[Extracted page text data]
- Opening Delimiter -

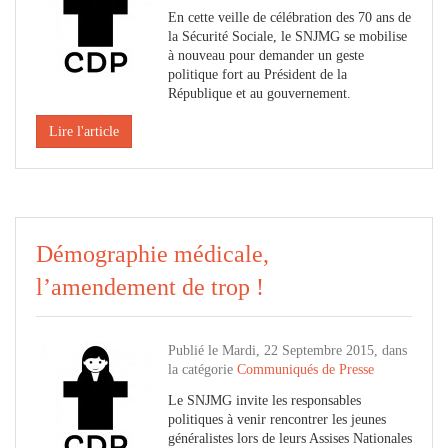
En cette veille de célébration des 70 ans de
la Sécurité Sociale, le SNJMG se mobilise
à nouveau pour demander un geste
politique fort au Président de la
République et au gouvernement.
Lire l'article
Démographie médicale,
l’amendement de trop !
Publié le Mardi, 22 Septembre 2015, dans
la catégorie
Communiqués de Presse
Le SNJMG invite les responsables
politiques à venir rencontrer les jeunes
généralistes lors de leurs Assises Nationales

- Closing Delimiter -

DIRECTIONS FOR THIS TASK:
All entries, top to bottom, should be retyped exactly; the pictures should not be.

RESPONSE FOR THIS EXERCISE:
En cette veille de célébration des 70 ans de
la Sécurité Sociale, le SNJMG se mobilise
à nouveau pour demander un geste
politique fort au Président de la
République et au gouvernement.
Lire l'article
Démographie médicale,
l’amendement de trop !
Publié le Mardi, 22 Septembre 2015, dans
la catégorie
Communiqués de Presse
Le SNJMG invite les responsables
politiques à venir rencontrer les jeunes
généralistes lors de leurs Assises Nationales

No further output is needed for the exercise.